Chicago Bicycle Company
Chicago Bicycle headbadge.

The Chicago Bicycle Company was an American bicycle company which operated from 1994 to 1997.



Founded and owned by Vermont Teddy Bear Company owner John Sortino, the company had its headquarters in Burlington, Vermont with production taking place in Chicago, Illinois. Based on tradition, the bicycle utilized an internal-gear hub, available in both 3,5 and 7-speed options.

Example of Chicago Bicycle Company Cruiser

Sortino hired a Burlington Vermont bike techinican, Mark P. Walker, assisted by Tim Matthewson of Champion Cycles, to provide a marketable bicycle concept that would appeal to commuters and people wishing to have a practical alternative to the mountain bike and road bike without the complication of derailleurs, and above all, made in the U.S. The bicycles sold for $500– $1000, depending on hubs, and options chosen by the customer. 50 framesets were originally fabricated by Tri-Angle Metal Fab in Milton, Vermont, and 50 more were made by Waterford Precision cycles of Waterford, Wisconsin, under the guise of Richard Schwinn (great grandson of Ignaz Schwinn) and Mark Muller. After that, the CBC built their own in a factory on 363 W. Erie in Chicago, Illinois. The Design of the bicycles was carried out cooperatively between the Team in Vermont and the Team in Chicago. Industrial Designers Mr. Patrick Ege, and Mr. Joe Ryan both based in Chicago at the time worked to develop the frame geometries in CAD, welding jig setups, and completed most of final prototyping and testing. Mr. Ryan also served as the shop foreman and oversaw fabrication at the facility in Chicago including milling operations, welding, and powder coating. Master Bicycle Technician Mr. Vincent Delfini oversaw the buildup of the frames from custom components selected by customers. Approximately 100 or more were made before the company went out of business in 1997.

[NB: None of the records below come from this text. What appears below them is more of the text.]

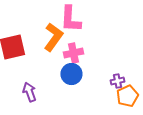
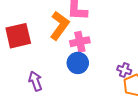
purple cross: (117, 81) -> (124, 70), turned 32

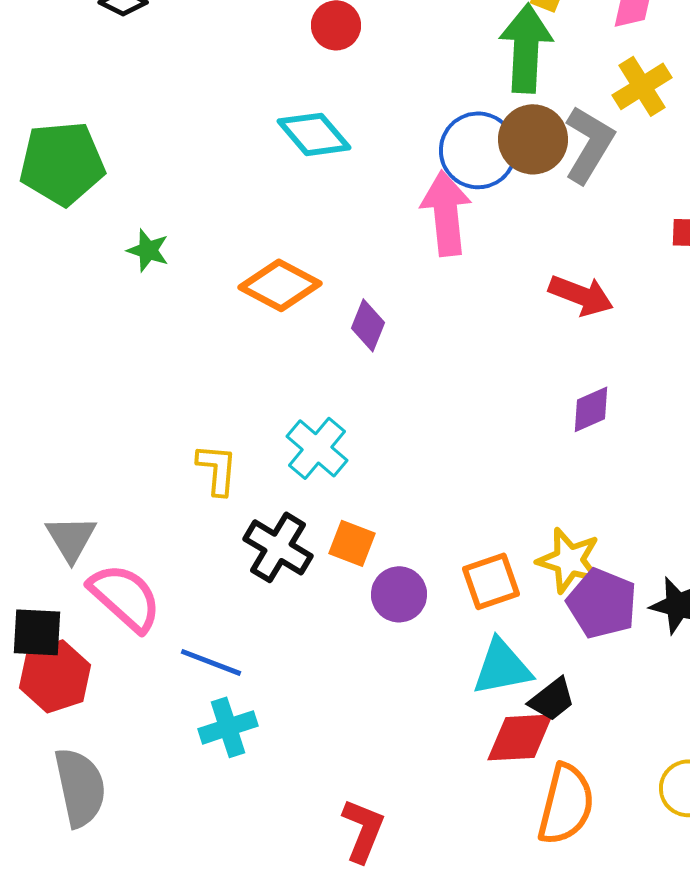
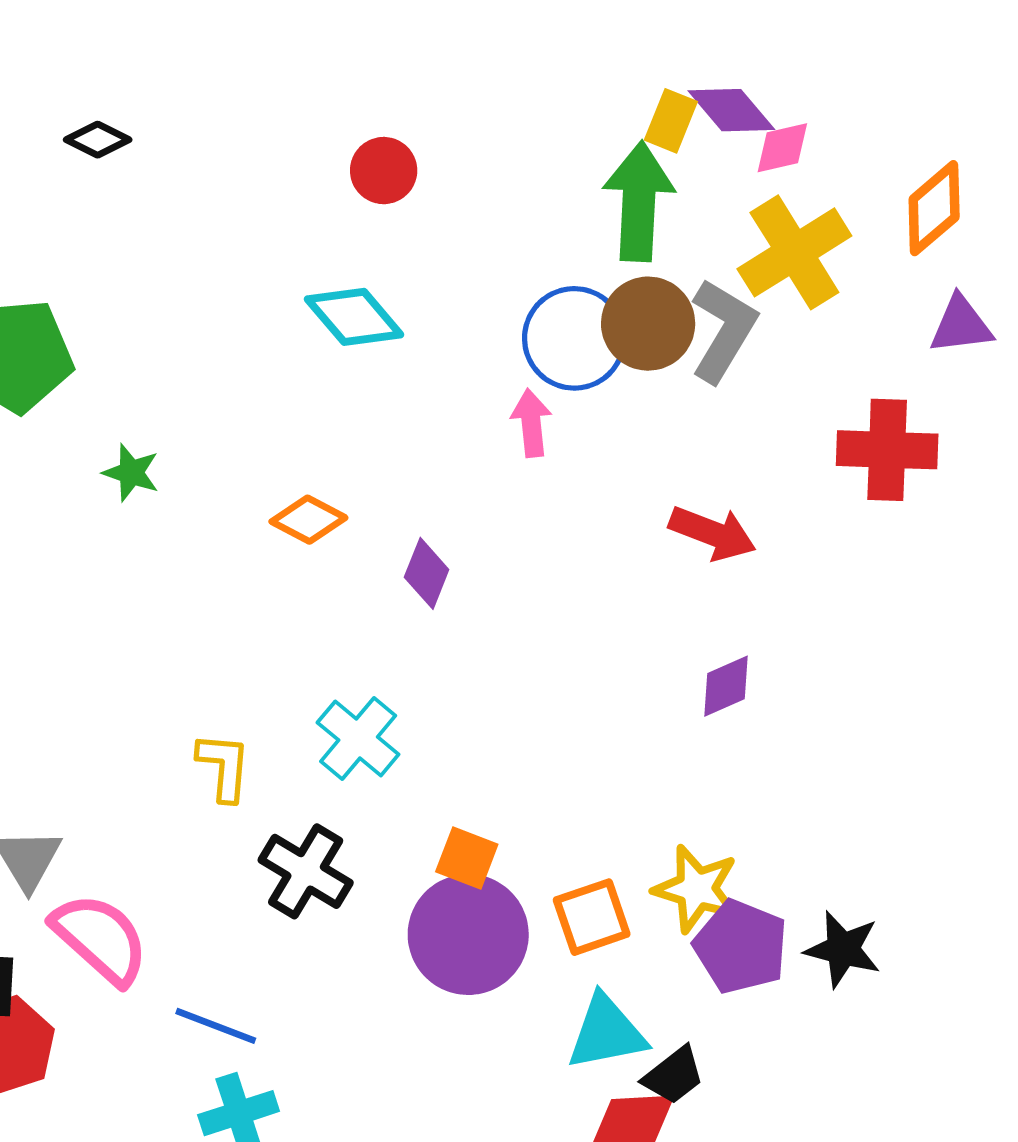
yellow cross: (642, 86) -> (794, 252), size x1.4
pink arrow: (446, 213) -> (531, 423), size x0.6
orange diamond: (280, 285) -> (308, 520), size x0.7
orange square: (352, 543) -> (467, 858), moved
purple circle: (399, 594) -> (468, 935), size x1.6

The framesets were made from True Temper 4130 CrMo Steel with Reynolds 531 chainstays, and CBC’s own CrMo fork. The frames were powdercoated to any color to order, or to any of the several predetermined models. CBC offered Sachs 3,5, and 7 speed hubs, with Sun M25 rims. A selection of handlebars, saddles, mudguards, racks, were added per customer’s specs. The headbadge was made in Middlebury, Vermont by Danforth Pewterers, by lost-wax casting method. These badges cost $10 each to produce, and were hand fitted to every frame. The factory in Chicago had a second floor loft style sales room where fabrication took place in front of customers and had a test track that customers could try the bikes out indoors.

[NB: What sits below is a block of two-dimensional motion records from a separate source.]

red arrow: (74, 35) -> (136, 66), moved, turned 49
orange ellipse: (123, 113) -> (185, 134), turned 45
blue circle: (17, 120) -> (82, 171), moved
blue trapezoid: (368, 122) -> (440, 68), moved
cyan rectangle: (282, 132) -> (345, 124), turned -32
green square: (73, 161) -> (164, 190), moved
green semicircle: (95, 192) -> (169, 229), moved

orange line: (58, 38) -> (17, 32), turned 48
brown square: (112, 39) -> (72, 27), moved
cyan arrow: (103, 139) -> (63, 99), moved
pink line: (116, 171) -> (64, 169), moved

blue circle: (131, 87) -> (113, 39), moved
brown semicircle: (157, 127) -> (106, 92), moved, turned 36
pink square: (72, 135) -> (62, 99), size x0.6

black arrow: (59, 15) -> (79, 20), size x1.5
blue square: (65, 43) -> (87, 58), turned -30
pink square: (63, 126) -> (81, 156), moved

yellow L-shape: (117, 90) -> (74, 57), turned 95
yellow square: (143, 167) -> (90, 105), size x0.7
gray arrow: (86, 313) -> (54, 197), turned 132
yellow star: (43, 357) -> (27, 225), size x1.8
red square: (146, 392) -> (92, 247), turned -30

Models include the Shoreline Cruiser, Silver Shadow, and the Wonder Bike.

The bicycle shown in three of the photos was one of 5, 22” frames made for the Burlington Police Department, with the Sachs 7-speed alloy front and rear hubs with dual drum brakes. Only one of these bicycles was known to have made it to the BPD for testing, the rest were lost, or unaccounted for after the company went out of business. The additional Purple bicycle is a three-speed in its original Commuter Cruiser guise with White Wall tires and sprung seat.

Chicago Bicycle 7-speed

The Chicago bicycle was unfortunately ahead of its time,as many people were unwilling to spend more than $200 for what was perceived as a beach cruiser. The Chicago bicycle was much more than that, intended to become a tool to be used to get someone to work, or go for a nice ride on weekends on a trouble-free bicycle.

Sortino left Chicago Bicycle in January 1998, and Chief Operating Officer Stephen Marmon took over as chairman and CEO at the request of the investors. At that point, the company was suffering substantial losses. "I shut down all production within days of becoming CEO," says Marmon.[1]

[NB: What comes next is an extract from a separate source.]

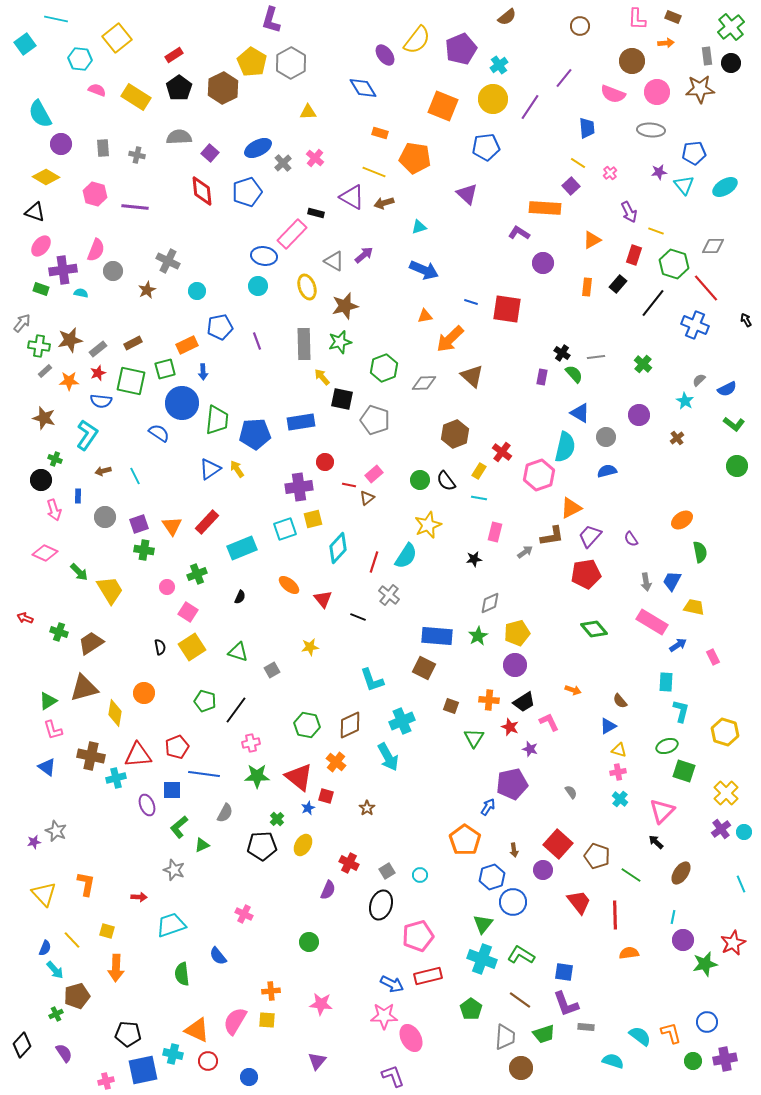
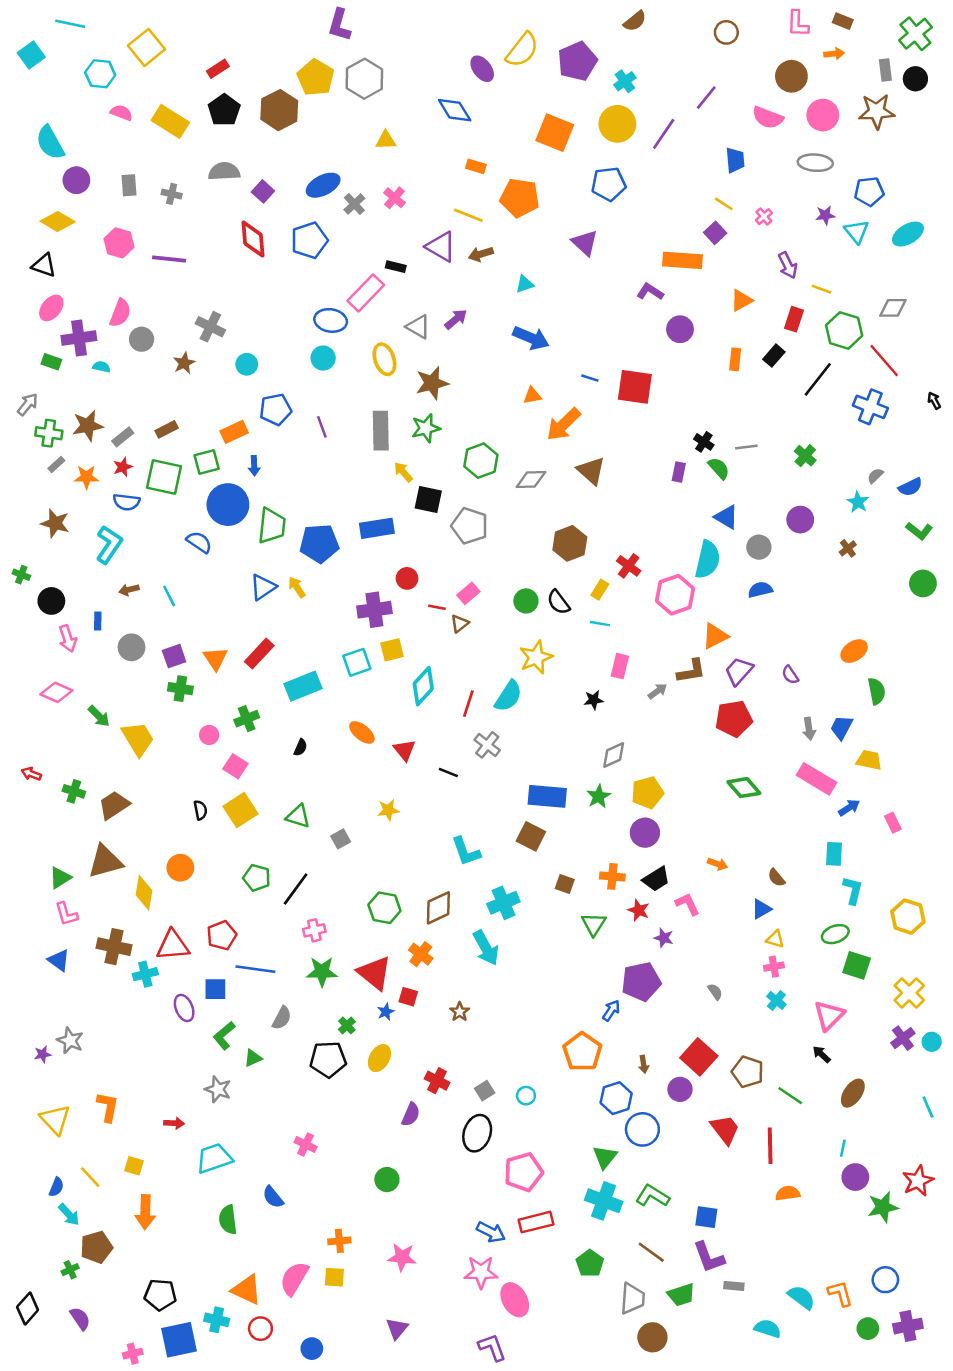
green cross: (55, 459) -> (21, 575), moved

Although he still felt that an expensive cruiser could be a viable business proposition, Marmon says the built-to-order model didn't work. "The cost of production was too high," he notes. That, coupled with the low number of bikes the company produced, made profitability virtually impossible. CBC was renamed the US Bicycle Corp and Marmon says he's working with investors to turn the company into a roll-up[2].


Today, Joe Breeze is making a very similar bicycle that achieves all the Chicago bicycle was hoping to be, for about the same price tag.

John Sortino is also the owner of

Mark Walker now works for Mobility Without Barriers, designing all-terrain cycles for polio and land-mine victims in Ethiopia and India.

Patrick Ege and Joe Ryan are professional Industrial Designers and bicycle aficionado's. Vincent Delfini is an expert in quality control.